[WORK ORDER] Find the lines below in which the string "documento" occurs. Copy each one.

[STUDY MATERIAL]

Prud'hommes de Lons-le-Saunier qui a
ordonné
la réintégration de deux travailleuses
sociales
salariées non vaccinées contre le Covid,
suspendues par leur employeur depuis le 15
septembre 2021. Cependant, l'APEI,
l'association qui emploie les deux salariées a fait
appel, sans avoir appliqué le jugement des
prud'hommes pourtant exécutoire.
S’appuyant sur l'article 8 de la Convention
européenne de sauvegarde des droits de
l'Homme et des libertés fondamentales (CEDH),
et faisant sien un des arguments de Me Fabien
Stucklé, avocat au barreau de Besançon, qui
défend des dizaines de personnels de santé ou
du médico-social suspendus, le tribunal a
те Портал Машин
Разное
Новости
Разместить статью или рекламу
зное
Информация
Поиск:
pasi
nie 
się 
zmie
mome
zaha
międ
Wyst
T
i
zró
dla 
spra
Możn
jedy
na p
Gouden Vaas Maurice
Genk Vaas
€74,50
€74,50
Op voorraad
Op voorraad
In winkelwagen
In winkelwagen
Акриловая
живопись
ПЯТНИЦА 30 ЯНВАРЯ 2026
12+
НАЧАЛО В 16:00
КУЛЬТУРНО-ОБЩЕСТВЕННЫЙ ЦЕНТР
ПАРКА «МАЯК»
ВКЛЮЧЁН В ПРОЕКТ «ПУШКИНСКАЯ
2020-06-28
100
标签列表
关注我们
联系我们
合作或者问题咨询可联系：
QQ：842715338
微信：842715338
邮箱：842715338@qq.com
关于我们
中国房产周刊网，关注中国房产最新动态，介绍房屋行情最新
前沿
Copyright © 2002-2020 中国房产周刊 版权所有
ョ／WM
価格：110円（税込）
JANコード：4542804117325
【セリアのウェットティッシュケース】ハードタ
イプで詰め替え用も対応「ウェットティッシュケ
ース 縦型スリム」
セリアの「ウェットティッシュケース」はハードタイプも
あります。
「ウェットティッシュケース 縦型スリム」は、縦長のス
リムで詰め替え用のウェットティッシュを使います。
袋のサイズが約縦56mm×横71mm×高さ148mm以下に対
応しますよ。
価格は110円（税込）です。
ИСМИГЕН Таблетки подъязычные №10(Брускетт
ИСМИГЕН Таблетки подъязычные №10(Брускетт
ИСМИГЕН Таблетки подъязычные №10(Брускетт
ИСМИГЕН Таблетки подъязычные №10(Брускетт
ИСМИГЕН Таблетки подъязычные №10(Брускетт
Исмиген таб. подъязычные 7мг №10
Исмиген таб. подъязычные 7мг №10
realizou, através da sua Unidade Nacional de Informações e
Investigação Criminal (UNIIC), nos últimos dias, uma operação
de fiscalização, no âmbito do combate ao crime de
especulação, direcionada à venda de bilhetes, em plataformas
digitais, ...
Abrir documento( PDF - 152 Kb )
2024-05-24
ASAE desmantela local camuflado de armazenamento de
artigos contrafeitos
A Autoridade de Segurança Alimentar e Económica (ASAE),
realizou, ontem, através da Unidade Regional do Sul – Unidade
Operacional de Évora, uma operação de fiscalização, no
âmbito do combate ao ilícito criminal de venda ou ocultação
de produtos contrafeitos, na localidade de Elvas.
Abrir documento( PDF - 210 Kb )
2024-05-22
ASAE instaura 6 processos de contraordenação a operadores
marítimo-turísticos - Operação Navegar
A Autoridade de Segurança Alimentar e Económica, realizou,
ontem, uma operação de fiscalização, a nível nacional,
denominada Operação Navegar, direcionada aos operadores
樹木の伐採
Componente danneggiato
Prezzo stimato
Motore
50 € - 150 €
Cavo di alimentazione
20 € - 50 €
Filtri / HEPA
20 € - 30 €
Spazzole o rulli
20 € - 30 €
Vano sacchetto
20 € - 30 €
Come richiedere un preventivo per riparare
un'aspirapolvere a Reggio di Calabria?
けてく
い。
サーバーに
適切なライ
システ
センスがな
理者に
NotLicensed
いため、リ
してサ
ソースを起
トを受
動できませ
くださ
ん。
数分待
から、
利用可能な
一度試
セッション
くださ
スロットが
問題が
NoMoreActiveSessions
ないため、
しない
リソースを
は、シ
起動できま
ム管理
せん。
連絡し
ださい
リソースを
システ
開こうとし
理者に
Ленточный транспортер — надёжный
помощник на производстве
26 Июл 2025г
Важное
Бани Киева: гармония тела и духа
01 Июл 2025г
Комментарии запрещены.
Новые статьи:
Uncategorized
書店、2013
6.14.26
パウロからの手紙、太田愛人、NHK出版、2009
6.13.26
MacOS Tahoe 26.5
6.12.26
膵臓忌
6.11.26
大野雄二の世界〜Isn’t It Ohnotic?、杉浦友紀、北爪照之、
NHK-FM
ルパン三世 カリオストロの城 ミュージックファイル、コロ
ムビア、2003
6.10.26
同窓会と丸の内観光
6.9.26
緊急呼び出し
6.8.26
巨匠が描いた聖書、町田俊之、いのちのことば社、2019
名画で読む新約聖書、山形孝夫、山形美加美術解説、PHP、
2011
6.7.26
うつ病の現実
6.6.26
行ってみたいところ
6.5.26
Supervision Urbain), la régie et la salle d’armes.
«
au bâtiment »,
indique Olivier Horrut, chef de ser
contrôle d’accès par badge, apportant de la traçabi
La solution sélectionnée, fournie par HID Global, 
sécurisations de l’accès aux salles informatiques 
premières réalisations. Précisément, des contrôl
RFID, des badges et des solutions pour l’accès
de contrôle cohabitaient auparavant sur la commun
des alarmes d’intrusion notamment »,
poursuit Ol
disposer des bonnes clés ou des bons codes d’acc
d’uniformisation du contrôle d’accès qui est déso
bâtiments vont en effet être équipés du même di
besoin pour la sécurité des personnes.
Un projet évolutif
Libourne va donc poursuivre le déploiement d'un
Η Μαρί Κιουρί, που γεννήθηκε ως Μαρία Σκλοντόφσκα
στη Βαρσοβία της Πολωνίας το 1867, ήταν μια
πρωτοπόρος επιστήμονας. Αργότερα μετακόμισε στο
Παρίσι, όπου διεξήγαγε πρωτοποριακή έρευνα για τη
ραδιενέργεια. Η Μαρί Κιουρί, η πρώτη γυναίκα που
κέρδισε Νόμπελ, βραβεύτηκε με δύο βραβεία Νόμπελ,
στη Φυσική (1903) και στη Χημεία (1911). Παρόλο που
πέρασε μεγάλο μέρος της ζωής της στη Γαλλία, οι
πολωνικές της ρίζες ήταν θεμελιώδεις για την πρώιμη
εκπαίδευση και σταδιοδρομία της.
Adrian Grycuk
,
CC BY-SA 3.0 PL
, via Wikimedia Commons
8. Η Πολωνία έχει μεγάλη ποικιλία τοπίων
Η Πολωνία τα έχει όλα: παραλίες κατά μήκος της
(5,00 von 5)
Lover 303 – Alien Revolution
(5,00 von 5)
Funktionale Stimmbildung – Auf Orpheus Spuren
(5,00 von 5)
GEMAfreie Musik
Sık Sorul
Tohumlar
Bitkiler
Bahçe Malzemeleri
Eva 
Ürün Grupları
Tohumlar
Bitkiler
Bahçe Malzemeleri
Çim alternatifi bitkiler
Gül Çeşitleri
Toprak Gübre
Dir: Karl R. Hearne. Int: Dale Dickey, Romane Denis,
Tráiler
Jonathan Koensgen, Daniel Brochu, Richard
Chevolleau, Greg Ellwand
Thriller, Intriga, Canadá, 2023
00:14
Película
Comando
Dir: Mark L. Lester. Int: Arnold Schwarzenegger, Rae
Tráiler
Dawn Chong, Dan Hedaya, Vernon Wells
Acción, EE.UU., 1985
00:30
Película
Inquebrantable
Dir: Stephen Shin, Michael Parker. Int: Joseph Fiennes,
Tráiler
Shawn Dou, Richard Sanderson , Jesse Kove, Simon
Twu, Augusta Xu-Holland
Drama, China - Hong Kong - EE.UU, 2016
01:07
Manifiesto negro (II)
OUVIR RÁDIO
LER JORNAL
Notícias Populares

[EXERCISE ANSWER]
Abrir documento( PDF - 152 Kb )
Abrir documento( PDF - 210 Kb )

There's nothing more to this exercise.